The Telangana government has apparently approached Google to send a team, to examine the feasibility of rolling out Google Fiber in the state, reports Business Standard. According to the report, the request was made by Telangana’s IT and panchayat raj minister KT Rama Rao, during his current visit to the US.
The state government also briefed Google about its Telangana Drinking Water Project, so that the search giant could consider using the same duct lines to carry optical fiber cables to every house. The Rs 25,000 crore water grid project to provide drinking water to all homes in the state, is expected to be completed by 2019.
Frankly, this is a very interesting initiative by the state, in a country where the TRAI defines broadband as a minimum speed of 512kbps. In contrast, the Google Fiber project offers gigabit (1000mbps) connections for households at $70 (~Rs 4,500) month, while providing free 5mbps connections for those that only pay the $300 (~Rs 19,100) construction fee. The company waives the $300 construction fee if users commit to a 1 year gigabit connection.
Other than this Google also offers a $130 (~Rs 8,300) per month gigabit connection which includes over 150 HD channels. It offers 1TB of storage across Google services like gmail on both gigabit plans and a network box to all plans. As for the free 5mbps connection, it only has an upload speed of 1mbps and is valid for 7 years per address. The company also offers business gigabit plans.
As of now, Google Fiber is present only in certain cities in the US, with Kansas City, Austin and Provo already wired, and Salt Lake City, Nashville, Charlotte, Atlanta and Raleigh-Durham with upcoming connections. A few more cities have been named by the search giant as potential cities, but none of these are outside the US.
What remains to be seen here is, if Google will actually be able to deliver such plans in India. There are multiple issues, first and foremost is the scale of the project. While places like Kansas City have a population of about half a million, Telangana is home to over 35 million people. Secondly, paying Rs 4500 per month for a connection will not be feasible for most people in India and we wonder how many free 5mbps connections the company will be able to provide if conversions to its gigabit connections remain low.

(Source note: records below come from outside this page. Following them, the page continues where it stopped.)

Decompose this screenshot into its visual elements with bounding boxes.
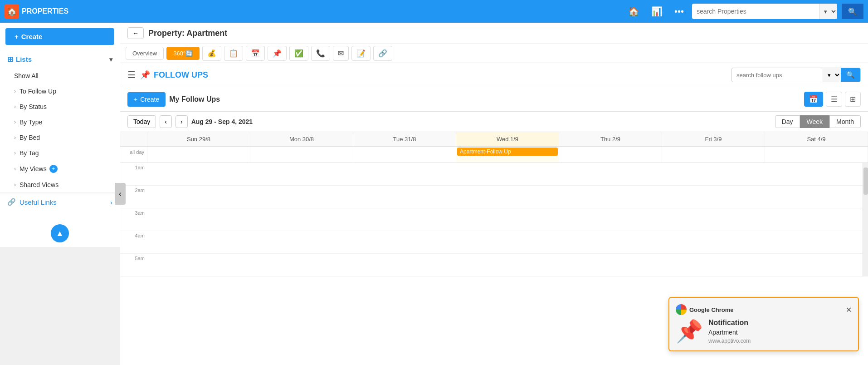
- calendar-day-headers: Sun 29/8 Mon 30/8 Tue 31/8 Wed 1/9 Thu 2…: [120, 132, 868, 147]
- breadcrumb-title: Property: Apartment: [148, 29, 227, 38]
- tab-list[interactable]: 📋: [224, 46, 243, 61]
- more-nav-button[interactable]: •••: [671, 5, 688, 19]
- sidebar-item-by-tag[interactable]: › By Tag: [0, 145, 120, 161]
- calendar-allday-row: all day Apartment-Follow Up: [120, 147, 868, 163]
- slot-tue-5am: [352, 254, 454, 276]
- notification-popup: Google Chrome ✕ 📌 Notification Apartment…: [668, 297, 859, 351]
- notification-text: Notification Apartment www.apptivo.com: [708, 319, 751, 344]
- day-header-sun: Sun 29/8: [147, 132, 250, 146]
- slot-mon-3am: [249, 208, 351, 231]
- notification-title: Notification: [708, 319, 751, 327]
- time-col-header: [120, 132, 147, 146]
- my-views-add-icon[interactable]: +: [49, 165, 58, 173]
- sidebar-collapse-button[interactable]: ‹: [115, 183, 126, 205]
- time-grid-inner: 1am 2am: [120, 163, 863, 276]
- home-nav-button[interactable]: 🏠: [624, 4, 643, 19]
- tab-attachments[interactable]: 🔗: [373, 46, 392, 61]
- calendar-event[interactable]: Apartment-Follow Up: [457, 148, 558, 156]
- tab-calendar[interactable]: 📅: [246, 46, 265, 61]
- cal-nav-left: Today ‹ › Aug 29 - Sep 4, 2021: [127, 115, 253, 128]
- by-status-arrow-icon: ›: [14, 104, 16, 110]
- slot-sat-4am: [761, 231, 863, 254]
- collapse-icon: ‹: [119, 190, 121, 198]
- allday-label: all day: [120, 147, 147, 163]
- sidebar-item-by-status[interactable]: › By Status: [0, 99, 120, 114]
- slot-tue-4am: [352, 231, 454, 254]
- allday-sun: [147, 147, 250, 163]
- followups-menu-icon[interactable]: ☰: [127, 69, 136, 80]
- tab-email[interactable]: ✉: [333, 46, 349, 61]
- calendar-scrollbar[interactable]: [863, 163, 868, 276]
- toolbar-left: + Create My Follow Ups: [127, 92, 220, 107]
- slot-thu-3am: [556, 208, 658, 231]
- followups-search-input[interactable]: [732, 72, 823, 79]
- top-navigation: 🏠 PROPERTIES 🏠 📊 ••• ▾ 🔍: [0, 0, 868, 23]
- allday-wed: Apartment-Follow Up: [456, 147, 559, 163]
- calendar-view-button[interactable]: 📅: [804, 92, 823, 107]
- sidebar-item-my-views[interactable]: › My Views +: [0, 161, 120, 177]
- chart-nav-button[interactable]: 📊: [648, 4, 666, 19]
- calendar-view-tabs: Day Week Month: [775, 115, 861, 128]
- slot-sat-1am: [761, 163, 863, 186]
- next-week-button[interactable]: ›: [176, 115, 188, 128]
- scroll-up-button[interactable]: ▲: [51, 224, 69, 242]
- back-button[interactable]: ←: [127, 27, 144, 39]
- sidebar-item-useful-links[interactable]: 🔗 Useful Links ›: [0, 193, 120, 211]
- allday-sat: [765, 147, 868, 163]
- month-view-tab[interactable]: Month: [829, 115, 861, 128]
- slot-wed-3am: [454, 208, 556, 231]
- slot-mon-5am: [249, 254, 351, 276]
- slot-tue-1am: [352, 163, 454, 186]
- tab-financials[interactable]: 💰: [202, 46, 221, 61]
- tab-overview[interactable]: Overview: [126, 47, 164, 60]
- sidebar-item-to-follow-up[interactable]: › To Follow Up: [0, 84, 120, 99]
- followups-create-button[interactable]: + Create: [127, 92, 166, 107]
- day-header-thu: Thu 2/9: [559, 132, 662, 146]
- sidebar-item-by-type[interactable]: › By Type: [0, 114, 120, 130]
- list-view-button[interactable]: ☰: [826, 92, 842, 107]
- create-plus-icon: +: [15, 33, 19, 40]
- slot-fri-5am: [658, 254, 760, 276]
- notification-pin-icon: 📌: [676, 319, 703, 344]
- breadcrumb-bar: ← Property: Apartment: [120, 23, 868, 44]
- app-logo: 🏠 PROPERTIES: [5, 4, 68, 19]
- allday-mon: [250, 147, 353, 163]
- tab-360[interactable]: 360°🔄: [166, 47, 200, 60]
- sidebar-lists-header[interactable]: ⊞ Lists ▾: [0, 50, 120, 68]
- followups-search-button[interactable]: 🔍: [841, 68, 860, 82]
- today-button[interactable]: Today: [127, 115, 156, 128]
- table-view-button[interactable]: ⊞: [845, 92, 861, 107]
- week-view-tab[interactable]: Week: [800, 115, 830, 128]
- followups-search-dropdown[interactable]: ▾: [823, 68, 841, 82]
- allday-thu: [559, 147, 662, 163]
- allday-tue: [353, 147, 456, 163]
- property-search-bar: ▾: [692, 4, 837, 19]
- app-name: PROPERTIES: [22, 7, 68, 15]
- property-search-input[interactable]: [692, 8, 819, 15]
- pushpin-icon: 📌: [140, 70, 150, 80]
- sidebar-item-shared-views[interactable]: › Shared Views: [0, 177, 120, 192]
- tab-notes[interactable]: 📝: [351, 46, 371, 61]
- slot-sun-1am: [147, 163, 249, 186]
- by-bed-arrow-icon: ›: [14, 134, 16, 141]
- link-icon: 🔗: [7, 198, 16, 206]
- sidebar-item-show-all[interactable]: Show All: [0, 68, 120, 84]
- followups-title: 📌 FOLLOW UPS: [140, 70, 208, 80]
- tab-calls[interactable]: 📞: [311, 46, 330, 61]
- tab-tasks[interactable]: ✅: [289, 46, 308, 61]
- notification-close-button[interactable]: ✕: [846, 306, 852, 314]
- sidebar: + + Create Create ⊞ Lists ▾ Show All ›: [0, 23, 120, 247]
- property-search-dropdown[interactable]: ▾: [819, 4, 837, 19]
- timeslot-1am: 1am: [120, 163, 147, 186]
- calendar-date-range: Aug 29 - Sep 4, 2021: [191, 118, 253, 125]
- prev-week-button[interactable]: ‹: [160, 115, 172, 128]
- chrome-logo-icon: [676, 304, 687, 315]
- day-header-mon: Mon 30/8: [250, 132, 353, 146]
- sidebar-item-by-bed[interactable]: › By Bed: [0, 130, 120, 145]
- slot-sat-3am: [761, 208, 863, 231]
- create-button[interactable]: + + Create Create: [5, 28, 114, 45]
- day-view-tab[interactable]: Day: [775, 115, 800, 128]
- property-search-button[interactable]: 🔍: [842, 4, 863, 19]
- slot-fri-2am: [658, 186, 760, 208]
- tab-pin[interactable]: 📌: [268, 46, 287, 61]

However, if the company could change the speeds provided to offer something in the range of 10-50mbps for a reasonable price, the project could be hugely popular in this country, where BSNL still charges Rs 999 monthly for a 4mbps connection with a 8GB download limit.
Project loon: Earlier in February, Google mentioned it was looking to bring Project Loon, its balloon powered-Internet service, to India and was working with the government for the same. Project Loon is a network of balloons that float at about 20 km above in the stratosphere and aim to provide Internet access to the most remote corners of the world. Google teams up with telecommunications companies to share cellular spectrum that enables people to connect to the balloon network directly from their phones and other LTE-enabled devices.
Project Fi: Last month Google entered the mobile MVNO carrier field by launching a service called Project Fi in the US. The search giant tied up with Sprint and T-Mobile to use their network together with WiFi networks to offer voice calls and data. According to Google its network would utilize the best network available in the area from among T-Mobile, Sprint and available WiFi hotspots for calls, text and data. The network switches between providers automatically, and secures user data through encryption.